*** Opening Recorded information ***

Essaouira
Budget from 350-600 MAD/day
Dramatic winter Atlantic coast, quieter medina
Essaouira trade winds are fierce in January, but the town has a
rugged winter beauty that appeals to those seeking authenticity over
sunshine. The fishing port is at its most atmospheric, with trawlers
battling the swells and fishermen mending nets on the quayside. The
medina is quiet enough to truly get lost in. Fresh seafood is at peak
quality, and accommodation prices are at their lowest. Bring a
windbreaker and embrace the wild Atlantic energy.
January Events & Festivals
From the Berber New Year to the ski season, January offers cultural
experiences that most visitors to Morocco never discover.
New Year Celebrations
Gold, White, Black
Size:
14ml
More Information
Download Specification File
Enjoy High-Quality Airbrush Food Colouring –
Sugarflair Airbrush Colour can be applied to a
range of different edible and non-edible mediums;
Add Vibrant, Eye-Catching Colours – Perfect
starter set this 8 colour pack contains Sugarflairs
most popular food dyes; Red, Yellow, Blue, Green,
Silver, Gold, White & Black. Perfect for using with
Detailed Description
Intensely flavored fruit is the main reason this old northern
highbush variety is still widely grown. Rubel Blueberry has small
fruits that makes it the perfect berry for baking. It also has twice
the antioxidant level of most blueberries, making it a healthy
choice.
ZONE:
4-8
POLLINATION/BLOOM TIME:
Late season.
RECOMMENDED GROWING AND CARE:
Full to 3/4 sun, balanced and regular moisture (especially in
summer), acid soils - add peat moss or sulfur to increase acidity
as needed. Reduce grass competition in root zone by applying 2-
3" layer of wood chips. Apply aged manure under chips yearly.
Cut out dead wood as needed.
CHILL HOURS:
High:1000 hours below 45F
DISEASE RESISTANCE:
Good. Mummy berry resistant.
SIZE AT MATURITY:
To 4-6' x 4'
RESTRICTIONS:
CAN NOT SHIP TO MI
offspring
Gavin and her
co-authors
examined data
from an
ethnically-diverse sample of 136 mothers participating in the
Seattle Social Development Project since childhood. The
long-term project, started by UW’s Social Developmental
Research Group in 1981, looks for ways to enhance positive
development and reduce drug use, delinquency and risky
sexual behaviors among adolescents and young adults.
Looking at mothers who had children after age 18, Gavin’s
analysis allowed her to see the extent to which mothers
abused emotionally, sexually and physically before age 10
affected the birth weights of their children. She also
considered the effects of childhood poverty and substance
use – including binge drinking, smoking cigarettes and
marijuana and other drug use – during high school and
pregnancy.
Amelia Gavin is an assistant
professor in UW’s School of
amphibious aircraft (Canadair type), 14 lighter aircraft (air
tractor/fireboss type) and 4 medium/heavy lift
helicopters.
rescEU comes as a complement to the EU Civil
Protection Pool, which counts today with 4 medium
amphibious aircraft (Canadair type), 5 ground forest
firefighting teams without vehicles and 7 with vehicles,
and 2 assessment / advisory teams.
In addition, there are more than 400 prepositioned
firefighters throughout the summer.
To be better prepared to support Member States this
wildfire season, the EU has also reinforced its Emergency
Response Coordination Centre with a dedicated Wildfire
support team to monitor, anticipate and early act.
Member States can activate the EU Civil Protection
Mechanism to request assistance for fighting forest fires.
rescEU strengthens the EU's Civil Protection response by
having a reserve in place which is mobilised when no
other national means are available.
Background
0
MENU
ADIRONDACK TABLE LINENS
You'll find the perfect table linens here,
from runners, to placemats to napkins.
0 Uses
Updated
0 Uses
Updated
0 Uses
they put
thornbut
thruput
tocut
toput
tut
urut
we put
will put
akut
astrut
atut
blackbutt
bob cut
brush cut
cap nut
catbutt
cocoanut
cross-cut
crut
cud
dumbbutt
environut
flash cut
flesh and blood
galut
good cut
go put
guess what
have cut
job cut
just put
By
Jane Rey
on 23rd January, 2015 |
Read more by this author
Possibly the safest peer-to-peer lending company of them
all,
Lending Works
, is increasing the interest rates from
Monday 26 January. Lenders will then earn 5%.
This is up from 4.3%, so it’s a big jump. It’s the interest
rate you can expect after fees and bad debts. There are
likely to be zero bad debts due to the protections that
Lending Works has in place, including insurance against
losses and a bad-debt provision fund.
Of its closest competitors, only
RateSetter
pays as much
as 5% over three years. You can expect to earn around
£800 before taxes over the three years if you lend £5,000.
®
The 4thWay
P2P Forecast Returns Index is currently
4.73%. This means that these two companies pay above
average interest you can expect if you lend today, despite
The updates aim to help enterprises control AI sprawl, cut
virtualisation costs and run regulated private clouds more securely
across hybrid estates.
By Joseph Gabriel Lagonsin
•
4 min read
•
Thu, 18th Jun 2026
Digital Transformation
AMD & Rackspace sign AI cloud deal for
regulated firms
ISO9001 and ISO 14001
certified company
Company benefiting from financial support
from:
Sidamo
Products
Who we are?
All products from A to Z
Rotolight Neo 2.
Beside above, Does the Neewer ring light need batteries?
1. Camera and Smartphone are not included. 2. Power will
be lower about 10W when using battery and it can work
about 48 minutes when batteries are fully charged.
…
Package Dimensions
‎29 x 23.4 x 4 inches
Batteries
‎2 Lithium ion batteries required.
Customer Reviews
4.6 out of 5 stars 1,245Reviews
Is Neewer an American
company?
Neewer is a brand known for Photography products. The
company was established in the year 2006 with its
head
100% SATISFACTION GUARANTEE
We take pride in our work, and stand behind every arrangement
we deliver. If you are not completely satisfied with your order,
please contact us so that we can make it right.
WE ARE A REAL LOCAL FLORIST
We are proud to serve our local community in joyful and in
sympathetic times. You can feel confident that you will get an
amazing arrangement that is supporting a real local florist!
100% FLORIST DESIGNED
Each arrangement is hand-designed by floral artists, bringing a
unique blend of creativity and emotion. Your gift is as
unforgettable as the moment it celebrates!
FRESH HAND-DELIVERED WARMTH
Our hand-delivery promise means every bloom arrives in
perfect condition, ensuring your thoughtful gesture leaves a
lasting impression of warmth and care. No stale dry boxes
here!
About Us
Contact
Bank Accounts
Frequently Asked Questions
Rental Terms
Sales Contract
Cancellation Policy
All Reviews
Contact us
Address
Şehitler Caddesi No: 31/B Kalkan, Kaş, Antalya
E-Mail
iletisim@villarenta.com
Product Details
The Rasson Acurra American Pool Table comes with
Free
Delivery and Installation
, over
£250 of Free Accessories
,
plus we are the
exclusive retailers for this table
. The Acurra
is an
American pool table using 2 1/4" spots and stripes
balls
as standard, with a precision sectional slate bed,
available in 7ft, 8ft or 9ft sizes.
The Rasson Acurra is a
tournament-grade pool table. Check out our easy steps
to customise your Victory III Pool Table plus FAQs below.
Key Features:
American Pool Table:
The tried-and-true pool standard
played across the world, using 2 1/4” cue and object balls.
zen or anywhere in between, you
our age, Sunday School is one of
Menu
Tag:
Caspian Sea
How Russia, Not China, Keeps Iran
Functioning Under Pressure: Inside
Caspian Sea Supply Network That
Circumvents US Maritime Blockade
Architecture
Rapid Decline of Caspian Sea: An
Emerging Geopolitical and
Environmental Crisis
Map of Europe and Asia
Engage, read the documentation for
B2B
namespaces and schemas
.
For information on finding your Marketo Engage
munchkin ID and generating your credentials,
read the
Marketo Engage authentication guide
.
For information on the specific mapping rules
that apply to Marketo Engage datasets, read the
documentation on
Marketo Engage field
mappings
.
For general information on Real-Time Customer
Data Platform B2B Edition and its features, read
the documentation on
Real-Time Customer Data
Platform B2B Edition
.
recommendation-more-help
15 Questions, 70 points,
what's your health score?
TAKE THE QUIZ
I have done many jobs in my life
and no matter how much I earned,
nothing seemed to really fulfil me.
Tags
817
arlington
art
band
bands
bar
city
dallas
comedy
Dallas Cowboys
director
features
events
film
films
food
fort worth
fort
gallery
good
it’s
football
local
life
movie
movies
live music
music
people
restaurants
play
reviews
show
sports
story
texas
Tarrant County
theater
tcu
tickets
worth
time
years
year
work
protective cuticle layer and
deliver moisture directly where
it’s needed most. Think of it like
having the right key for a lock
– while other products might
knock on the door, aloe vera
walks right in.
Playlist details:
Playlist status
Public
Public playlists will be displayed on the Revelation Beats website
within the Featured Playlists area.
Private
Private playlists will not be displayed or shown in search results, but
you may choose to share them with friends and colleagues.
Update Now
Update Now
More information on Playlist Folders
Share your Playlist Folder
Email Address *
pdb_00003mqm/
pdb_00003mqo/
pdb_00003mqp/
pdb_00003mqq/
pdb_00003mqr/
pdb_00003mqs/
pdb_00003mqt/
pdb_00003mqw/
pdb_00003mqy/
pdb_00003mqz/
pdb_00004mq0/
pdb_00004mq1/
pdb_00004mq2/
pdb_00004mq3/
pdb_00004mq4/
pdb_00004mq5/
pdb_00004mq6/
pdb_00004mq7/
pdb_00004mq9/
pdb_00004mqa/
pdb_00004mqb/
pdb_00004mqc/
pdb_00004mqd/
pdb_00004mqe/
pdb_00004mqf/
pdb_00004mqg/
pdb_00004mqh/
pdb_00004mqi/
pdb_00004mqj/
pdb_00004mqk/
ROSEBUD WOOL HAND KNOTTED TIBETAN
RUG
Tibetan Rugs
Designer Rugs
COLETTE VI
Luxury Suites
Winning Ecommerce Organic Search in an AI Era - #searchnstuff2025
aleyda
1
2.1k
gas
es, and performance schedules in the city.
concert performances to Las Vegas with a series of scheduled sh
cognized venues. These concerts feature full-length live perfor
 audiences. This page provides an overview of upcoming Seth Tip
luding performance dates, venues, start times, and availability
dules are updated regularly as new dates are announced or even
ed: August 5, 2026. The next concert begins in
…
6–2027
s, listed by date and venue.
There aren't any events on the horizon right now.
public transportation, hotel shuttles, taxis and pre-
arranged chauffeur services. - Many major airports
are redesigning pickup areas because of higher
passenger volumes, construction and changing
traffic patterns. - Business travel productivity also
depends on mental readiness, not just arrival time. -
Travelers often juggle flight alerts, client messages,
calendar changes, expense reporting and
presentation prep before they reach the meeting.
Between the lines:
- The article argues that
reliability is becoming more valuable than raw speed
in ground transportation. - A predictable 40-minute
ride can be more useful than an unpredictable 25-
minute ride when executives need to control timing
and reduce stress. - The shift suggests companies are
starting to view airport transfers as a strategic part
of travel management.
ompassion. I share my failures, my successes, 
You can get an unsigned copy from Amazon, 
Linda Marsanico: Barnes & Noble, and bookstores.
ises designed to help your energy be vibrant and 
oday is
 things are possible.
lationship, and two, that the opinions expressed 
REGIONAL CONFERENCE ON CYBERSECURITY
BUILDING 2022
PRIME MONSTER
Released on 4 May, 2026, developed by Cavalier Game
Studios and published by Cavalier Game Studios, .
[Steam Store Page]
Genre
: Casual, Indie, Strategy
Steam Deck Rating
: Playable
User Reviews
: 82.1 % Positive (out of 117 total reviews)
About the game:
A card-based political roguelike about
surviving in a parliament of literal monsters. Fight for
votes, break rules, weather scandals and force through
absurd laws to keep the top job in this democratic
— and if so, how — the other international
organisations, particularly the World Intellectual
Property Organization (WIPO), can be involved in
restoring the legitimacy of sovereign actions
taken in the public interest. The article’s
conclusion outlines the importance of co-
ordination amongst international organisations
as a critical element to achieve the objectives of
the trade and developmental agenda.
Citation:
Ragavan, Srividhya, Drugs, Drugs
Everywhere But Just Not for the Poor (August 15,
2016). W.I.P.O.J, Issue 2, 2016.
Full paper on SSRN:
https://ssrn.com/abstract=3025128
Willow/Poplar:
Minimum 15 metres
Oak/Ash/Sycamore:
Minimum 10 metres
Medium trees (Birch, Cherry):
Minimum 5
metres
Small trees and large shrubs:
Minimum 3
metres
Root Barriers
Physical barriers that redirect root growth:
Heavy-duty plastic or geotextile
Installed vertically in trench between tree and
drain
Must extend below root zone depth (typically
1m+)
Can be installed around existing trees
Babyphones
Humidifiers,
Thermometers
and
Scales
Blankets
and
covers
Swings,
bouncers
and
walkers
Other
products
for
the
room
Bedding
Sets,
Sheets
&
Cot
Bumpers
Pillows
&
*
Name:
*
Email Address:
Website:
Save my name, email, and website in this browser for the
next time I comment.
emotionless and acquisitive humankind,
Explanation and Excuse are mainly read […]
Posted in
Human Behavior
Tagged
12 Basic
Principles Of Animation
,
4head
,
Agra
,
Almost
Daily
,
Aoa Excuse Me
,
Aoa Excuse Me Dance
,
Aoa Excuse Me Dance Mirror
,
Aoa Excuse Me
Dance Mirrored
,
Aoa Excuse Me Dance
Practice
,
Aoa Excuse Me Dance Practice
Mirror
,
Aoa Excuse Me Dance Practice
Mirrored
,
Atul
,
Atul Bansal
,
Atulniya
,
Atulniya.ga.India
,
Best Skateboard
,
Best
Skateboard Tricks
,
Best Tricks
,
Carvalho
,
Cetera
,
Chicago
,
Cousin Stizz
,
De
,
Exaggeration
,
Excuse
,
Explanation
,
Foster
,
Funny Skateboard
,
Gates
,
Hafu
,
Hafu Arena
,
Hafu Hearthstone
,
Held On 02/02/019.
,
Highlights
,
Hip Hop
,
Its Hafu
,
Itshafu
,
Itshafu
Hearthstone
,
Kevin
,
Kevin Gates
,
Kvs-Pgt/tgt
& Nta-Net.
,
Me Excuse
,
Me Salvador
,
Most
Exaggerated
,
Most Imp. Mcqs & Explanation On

*** Closing Recorded information ***

Work item: When the line with "Lending Works has" is reached in the data above, start copying there, and copy each line exactly until the line with "Our hand-delivery promise" has been copied; copy nothing else.

Result of the task:
Lending Works has in place, including insurance against
losses and a bad-debt provision fund.
Of its closest competitors, only
RateSetter
pays as much
as 5% over three years. You can expect to earn around
£800 before taxes over the three years if you lend £5,000.
®
The 4thWay
P2P Forecast Returns Index is currently
4.73%. This means that these two companies pay above
average interest you can expect if you lend today, despite
The updates aim to help enterprises control AI sprawl, cut
virtualisation costs and run regulated private clouds more securely
across hybrid estates.
By Joseph Gabriel Lagonsin
•
4 min read
•
Thu, 18th Jun 2026
Digital Transformation
AMD & Rackspace sign AI cloud deal for
regulated firms
ISO9001 and ISO 14001
certified company
Company benefiting from financial support
from:
Sidamo
Products
Who we are?
All products from A to Z
Rotolight Neo 2.
Beside above, Does the Neewer ring light need batteries?
1. Camera and Smartphone are not included. 2. Power will
be lower about 10W when using battery and it can work
about 48 minutes when batteries are fully charged.
…
Package Dimensions
‎29 x 23.4 x 4 inches
Batteries
‎2 Lithium ion batteries required.
Customer Reviews
4.6 out of 5 stars 1,245Reviews
Is Neewer an American
company?
Neewer is a brand known for Photography products. The
company was established in the year 2006 with its
head
100% SATISFACTION GUARANTEE
We take pride in our work, and stand behind every arrangement
we deliver. If you are not completely satisfied with your order,
please contact us so that we can make it right.
WE ARE A REAL LOCAL FLORIST
We are proud to serve our local community in joyful and in
sympathetic times. You can feel confident that you will get an
amazing arrangement that is supporting a real local florist!
100% FLORIST DESIGNED
Each arrangement is hand-designed by floral artists, bringing a
unique blend of creativity and emotion. Your gift is as
unforgettable as the moment it celebrates!
FRESH HAND-DELIVERED WARMTH
Our hand-delivery promise means every bloom arrives in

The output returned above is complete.